January-February 2011

By: Caterina Mako, Th.M., B.C.C. and Mary T. O'Neill, D.Min., B.C.C.


The experience of pain is a complex phenomenon. Volumes are written on ways to alleviate pain in the body resulting from illness, surgery, disease.1 Likewise, in recent years there has been increasing focus on the care of the whole person — on mind, body, spirit and emotion, not just bodily disease.2

Spiritual pain is a component of the psychosocial factors that contribute to a person's experience of pain.3 As such, it must be identified and treated.

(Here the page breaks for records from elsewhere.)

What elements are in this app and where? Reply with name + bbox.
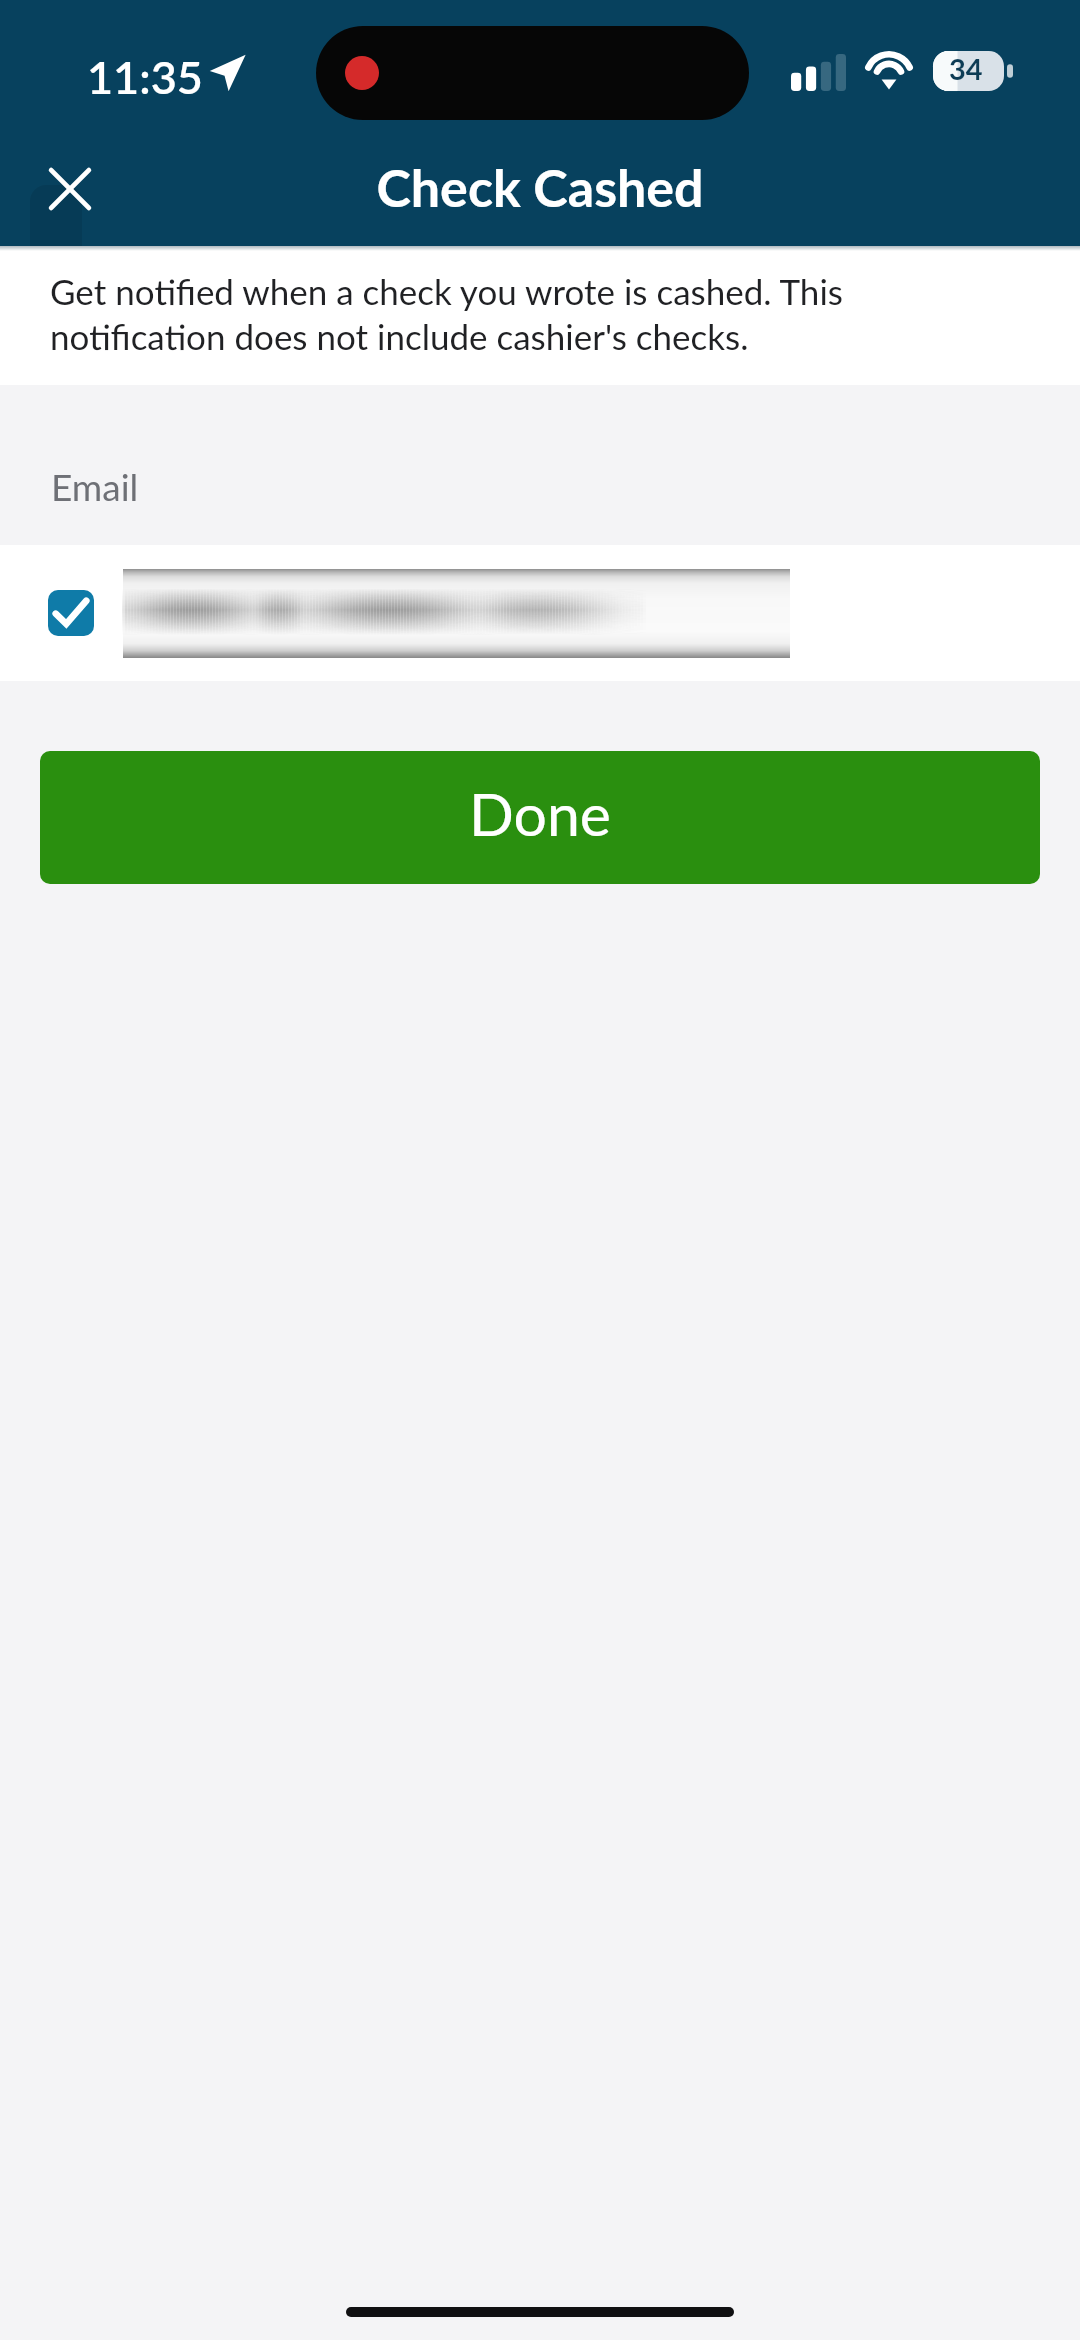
staticText: Done xyxy=(469,778,611,849)
staticText: 34 xyxy=(949,51,983,86)
button[interactable]: Close xyxy=(26,145,114,233)
button[interactable]: Email notification enabled xyxy=(0,545,1080,681)
staticText: Email xyxy=(51,464,139,508)
staticText: 11:35 xyxy=(87,50,203,104)
staticText: Check Cashed xyxy=(376,156,704,218)
button[interactable]: Done xyxy=(40,751,1040,884)
staticText: Get notified when a check you wrote is c… xyxy=(50,270,1020,357)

Physical pain can be exacerbated by nonphysical causes, including the following:

  • Fear
  • Anxiety
  • Grief and impending loss
  • Unrecognized guilt
  • Unmet spiritual needs
  • Loss of control

Spiritual issues can have an impact on how one deals with physical pain. For example, a person may refuse medications or treatments for reasons based on belief systems, i.e., "God sent me this pain; therefore, I have to accept and endure it."

Unrelieved physical pain can cause emotional or spiritual pain and suffering. For example, a person might wonder why the pain was not relieved and may feel unduly punished.

Cultures and religious traditions also may influence how people interpret and deal with the experience of pain. Dame Cicely Saunders, the founder of the modern hospice movement, coined the term "total pain" to describe pain that is all-encompassing of mind, body, spirit and emotion in the person facing the end of life, as well as in that person's family.4

Spirituality is not just a part of us as human beings, it is intrinsic, our essence as humans. Rachel Naomi Remen describes it as "our birthright."5 Whether we acknowledge its presence or not, it is integral to our being human.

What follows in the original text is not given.